While the Federal Reserve has found sufficient evidence to believe the U.S. economy is in remission, they still feel a passive stance is necessary for continued good fortune. There will be no new economic stimulus initiated by the government this coming year, regardless of the ancient Mayan’s claim that 2012 shall bring forth the armageddon.
The government boasts its mediocre improvement perhaps to cloak the metastasizing fear of a European economic meltdown. Global conditions have been deteriorating for some time now, ironically coinciding with the recent, but modest drop in the unemployment rate. This conclusion was concurred by 9 of 10 members of the Free Open Market Committee. However, the President of The Federal Reserve Bank of Chicago, Charles Evans, is still unimpressed with the minuscule success. He is still greatly concerned with the number of Americans who haven’t found a job.
Regardless, there is no speculation over the good vibes surrounding the Fed’s third consecutive decision to hold short-term interest rates near zero. And within the next month, the Fed plans to disseminate its goals and methods to the public, so that any critics may then discern from the source, their own unbiased opinions. Fed officials have also continued their argument that Congress holds more power to stimulate the economy via change in fiscal policy.

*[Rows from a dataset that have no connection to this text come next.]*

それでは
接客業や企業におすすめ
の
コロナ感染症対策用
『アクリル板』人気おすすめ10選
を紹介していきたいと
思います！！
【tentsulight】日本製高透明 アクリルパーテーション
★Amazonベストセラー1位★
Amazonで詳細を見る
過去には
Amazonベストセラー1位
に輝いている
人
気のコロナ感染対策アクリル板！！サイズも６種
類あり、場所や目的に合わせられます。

Basically, one government official shakes their head at another government official, blame is brushed off and all is right in the United States of America again.

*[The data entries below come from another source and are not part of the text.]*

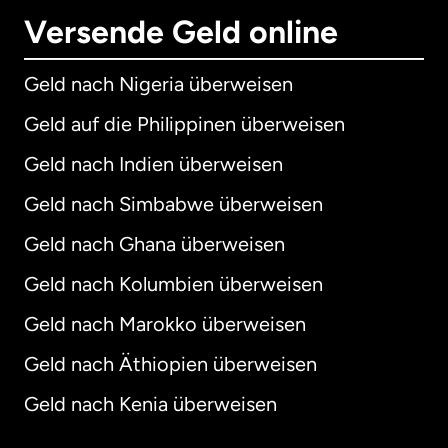
Versende Geld online
Geld nach Nigeria überweisen
Geld auf die Philippinen überweisen
Geld nach Indien überweisen
Geld nach Simbabwe überweisen
Geld nach Ghana überweisen
Geld nach Kolumbien überweisen
Geld nach Marokko überweisen
Geld nach Äthiopien überweisen
Geld nach Kenia überweisen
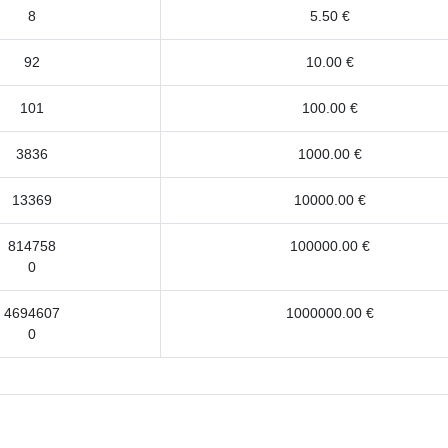
8
5.50 €
92
10.00 €
101
100.00 €
3836
1000.00 €
13369
10000.00 €
814758
100000.00 €
0
4694607
1000000.00 €
0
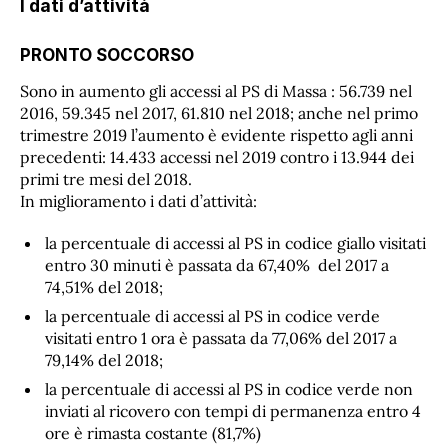
I dati d’attività
PRONTO SOCCORSO
Sono in aumento gli accessi al PS di Massa : 56.739 nel
2016, 59.345 nel 2017, 61.810 nel 2018; anche nel primo
trimestre 2019 l’aumento è evidente rispetto agli anni
precedenti: 14.433 accessi nel 2019 contro i 13.944 dei
primi tre mesi del 2018.
In miglioramento i dati d’attività:
la percentuale di accessi al PS in codice giallo visitati
entro 30 minuti è passata da 67,40% del 2017 a
74,51% del 2018;
la percentuale di accessi al PS in codice verde
visitati entro 1 ora è passata da 77,06% del 2017 a
79,14% del 2018;
la percentuale di accessi al PS in codice verde non
inviati al ricovero con tempi di permanenza entro 4
ore è rimasta costante (81,7%)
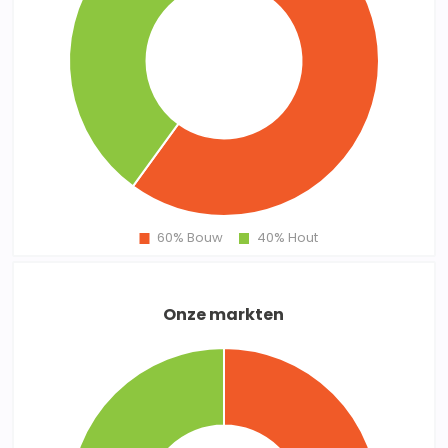
Onze markten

All in all, the central bank saw nothing significantly different from the past several depressing years of recession. The winter is spent searching for some trace of recovery, while spring shows signs of life only to bring about the summer which, except for some exciting super-hero action films, leaves us back at, “What happened this time?” The status of our economy is beginning to resemble the mentality of a degenerate gambler: anything, as long as it’s not a big loss, is good for business.